Background Musculoskeletal ultrasound (MSUS) is useful in monitoring rheumatoid arthritis (RA) and is emphasized its high sensitivity for detecting synovitis and good correlation with clinical disease activity indices, such as Disease Activity Score (DAS28) and Simplified Disease Activity Index (SDAI). While power Doppler ultrasound (PDUS) is widely accepted for the precise assessment of synovial vascularity and the response to treatment, whether the usage of anti-rheumatic drug itself has an effect on PD signal in synovitis has been elusive.
Objectives This study was undertaken to determine whether the usage of anti-rheumatic drugs correlate with the assessment of PDUS of synovitis in RA.
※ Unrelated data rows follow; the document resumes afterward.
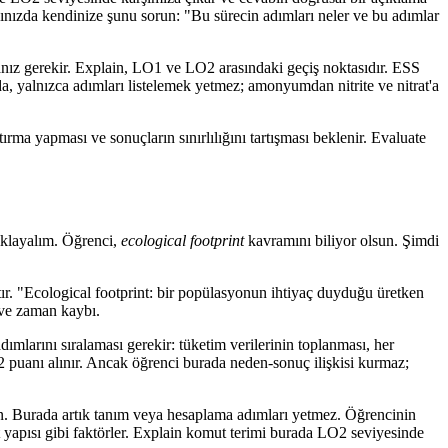
ğınızda kendinize şunu sorun: "Bu sürecin adımları neler ve bu adımlar
anız gerekir. Explain, LO1 ve LO2 arasındaki geçiş noktasıdır. ESS
da, yalnızca adımları listelemek yetmez; amonyumdan nitrite ve nitrat'a
rma yapması ve sonuçların sınırlılığını tartışması beklenir. Evaluate
ıklayalım. Öğrenci,
ecological footprint
kavramını biliyor olsun. Şimdi
ır. "Ecological footprint: bir popülasyonun ihtiyaç duyduğu üretken
 ve zaman kaybı.
mlarını sıralaması gerekir: tüketim verilerinin toplanması, her
2 puanı alınır. Ancak öğrenci burada neden-sonuç ilişkisi kurmaz;
in. Burada artık tanım veya hesaplama adımları yetmez. Öğrencinin
t yapısı gibi faktörler. Explain komut terimi burada LO2 seviyesinde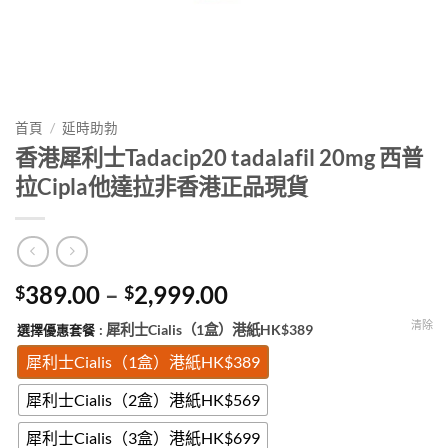
首頁
/
延時助勃
香港犀利士Tadacip20 tadalafil 20mg 西普
拉Cipla他達拉非香港正品現貨
Price
389.00
–
2,999.00
$
$
range:
清除
: 犀利士Cialis（1盒）港紙HK$389
選擇優惠套餐
$389.00
through
犀利士Cialis（1盒）港紙HK$389
$2,999.00
犀利士Cialis（2盒）港紙HK$569
犀利士Cialis（3盒）港紙HK$699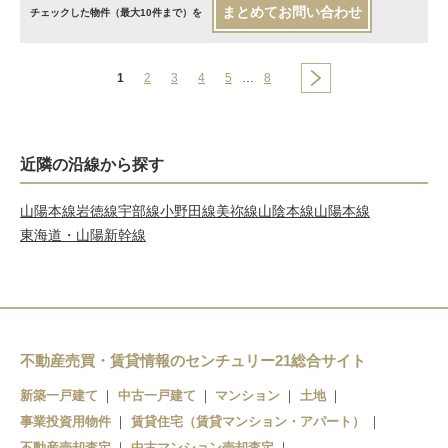
まとめてお問い合わせ
チェックした物件（最大10件まで）を
1
2
3
4
5
…
8
近隣の沿線から探す
山陽本線
岩徳線
宇部線
小野田線
美祢線
山陰本線
山陽本線
東海道・山陽新幹線
不動産売買・賃貸情報のセンチュリー21総合サイト
新築一戸建て
中古一戸建て
マンション
土地
事業投資用物件
賃貸住宅（賃貸マンション・アパート）
不動産売却査定
中古マンション売却査定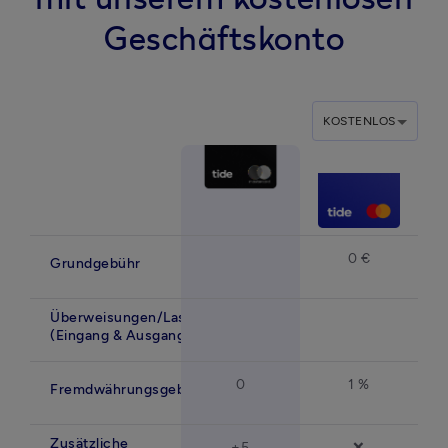
Geschäftskonto
KOSTENLOS
0 €
Grundgebühr
Überweisungen/Lastschriften
(Eingang & Ausgang)
0
1 %
Fremdwährungsgebühr
Zusätzliche
+5
❌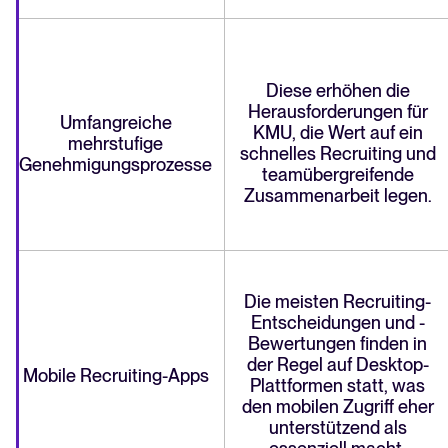
Diese erhöhen die
Herausforderungen für
Umfangreiche
KMU, die Wert auf ein
mehrstufige
schnelles Recruiting und
Genehmigungsprozesse
teamübergreifende
Zusammenarbeit legen.
Die meisten Recruiting-
Entscheidungen und -
Bewertungen finden in
der Regel auf Desktop-
Mobile Recruiting-Apps
Plattformen statt, was
den mobilen Zugriff eher
unterstützend als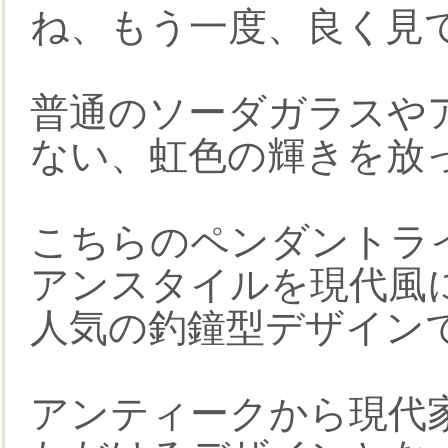
ね、もう一度、良く見
普通のソーダガラスや
ない、虹色の輝きを放
こちらのペンダントラ
アンスタイルを現代風
人気の釣鐘型デザイン
アンティークから現代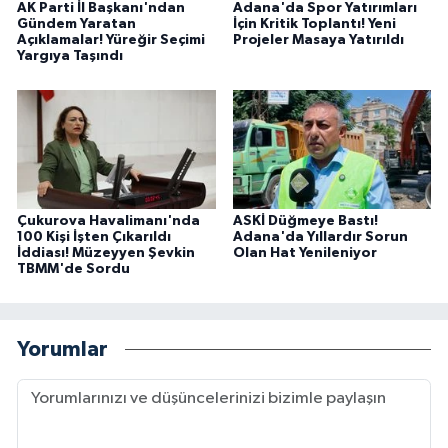
AK Parti İl Başkanı'ndan
Adana'da Spor Yatırımları
Gündem Yaratan
İçin Kritik Toplantı! Yeni
Açıklamalar! Yüreğir Seçimi
Projeler Masaya Yatırıldı
Yargıya Taşındı
Çukurova Havalimanı'nda
ASKİ Düğmeye Bastı!
100 Kişi İşten Çıkarıldı
Adana'da Yıllardır Sorun
İddiası! Müzeyyen Şevkin
Olan Hat Yenileniyor
TBMM'de Sordu
Yorumlar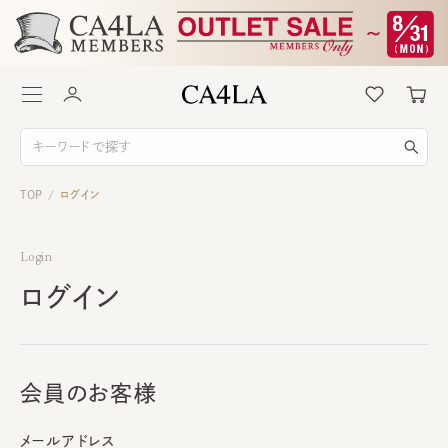
TOP
ログイン
/
Login
ログイン
会員のお客様
メールアドレス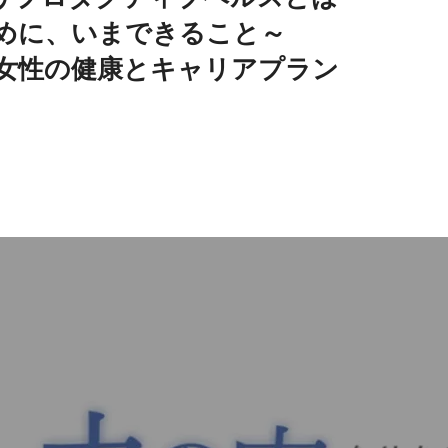
めに、いまできること～
女性の健康とキャリアプラン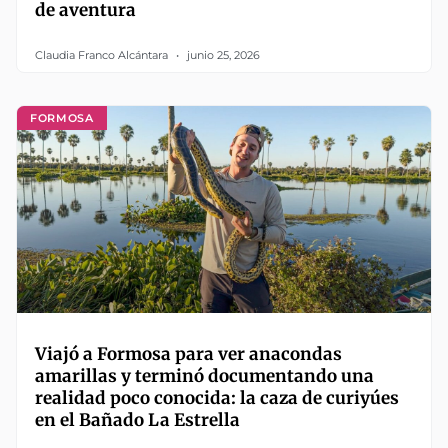
de aventura
Claudia Franco Alcántara
junio 25, 2026
FORMOSA
Viajó a Formosa para ver anacondas
amarillas y terminó documentando una
realidad poco conocida: la caza de curiyúes
en el Bañado La Estrella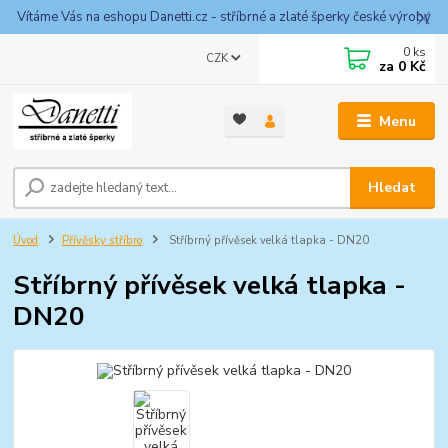
Vítáme Vás na eshopu Danetti.cz - stříbrné a zlaté šperky české výroby
0
ks
CZK
za
0 Kč
Menu
Hledat
Úvod
Přívěsky stříbro
Stříbrný přívěsek velká tlapka - DN20
Stříbrný přívěsek velká tlapka -
DN20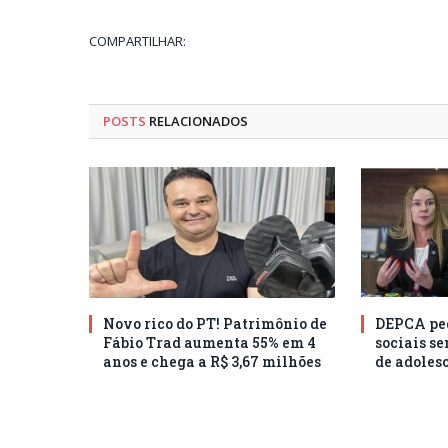
COMPARTILHAR:
POSTS
RELACIONADOS
Novo rico do PT! Patrimônio de
DEPCA ped
Fábio Trad aumenta 55% em 4
sociais s
anos e chega a R$ 3,67 milhões
de adoles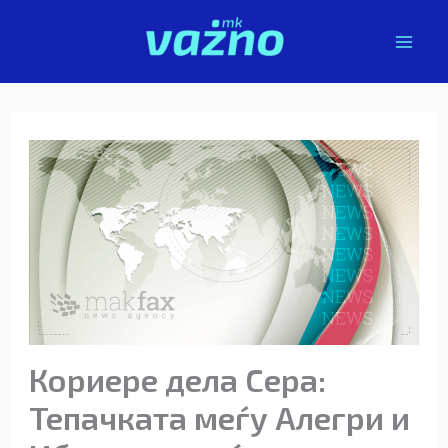
Skip
to
content
Кориере дела Сера:
Тепачката меѓу Алегри и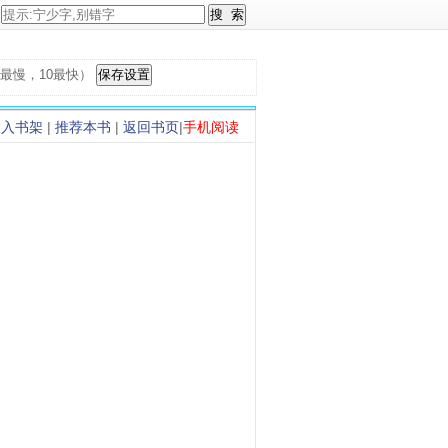
，1最慢，10最快）
加入书架
|
推荐本书
|
返回书页
|
手机阅读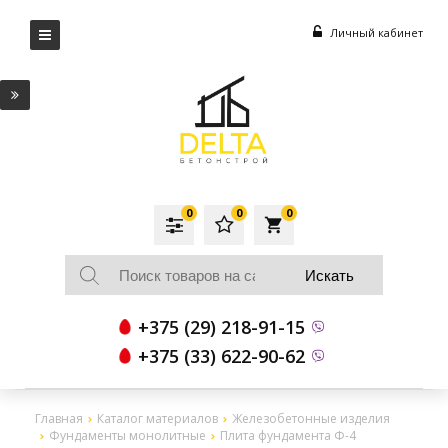
Личный кабинет
0
0
0
local_grocery_store
+375 (29) 218-91-15
+375 (33) 622-90-62
Главная
Каталог материалов
Железобетонные изделия
Фундаменты монолитные
Плита фундамента Ф-4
Methods In this retrospective study, total 167 patients with RA were recruited. The patients had a mean age of 58.6 years (range 23-83) and a mean disease duration of 3.7 years (range 0.1-30.3). They were treated as follows: One hundred and five (62.9%) received non-steroidal anti-inflammatory drugs (NSAIDs), Sixty three (37.7%) received low-dose oral prednisolone (PSL), ninety nine (59.3%) received methotrexate (MTX), and thirty six (21.6%) received biologic agents. The clinical assessment parameters including DAS28, SDAI, and modified Health Assessment Questionnaire (mHAQ) as well as the usage of anti-rheumatic drugs were analyzed in this study. US assessment was performed at the bilateral wrists, MCP, and PIP joints. PDUS was graded semi-quantitatively (0 to 3) in each joint, and the sum of these gradings was estimated as PDUS score. The patient with scoring >1 for PDUS was defined as PDUS positive. The association among PDUS score, the clinical assessment parameters, and the usage of anti-rheumatic drugs was explored by multivariate linear regression analysis. In the group of patients in DAS28 remission, multivariate logistic regression analyses were performed with PDUS positive as dependent variables.
Results The rate of the patients having DAS28 remission was 23.3% (39/167) and that of PDUS positive in the group was 48.7% (19/39). SDAI, mHAQ, and NSAID usage were independently associated with increased scoring of PDUS in multivariate linear regression analysis. The usage of the other anti-rheumatic drugs was not associated with PDUS score. Within the group of patients with DAS28 remission, only the usage of NSAIDs was independently associated with an increase of PDUS positive patient.
Conclusions NSAIDs usage may accelerate the PD signal and result in higher scoring despite continuing remission state. Consideration should be given to the NSAIDs effect in assessing disease activity of RA using MSUS, particularly during remission.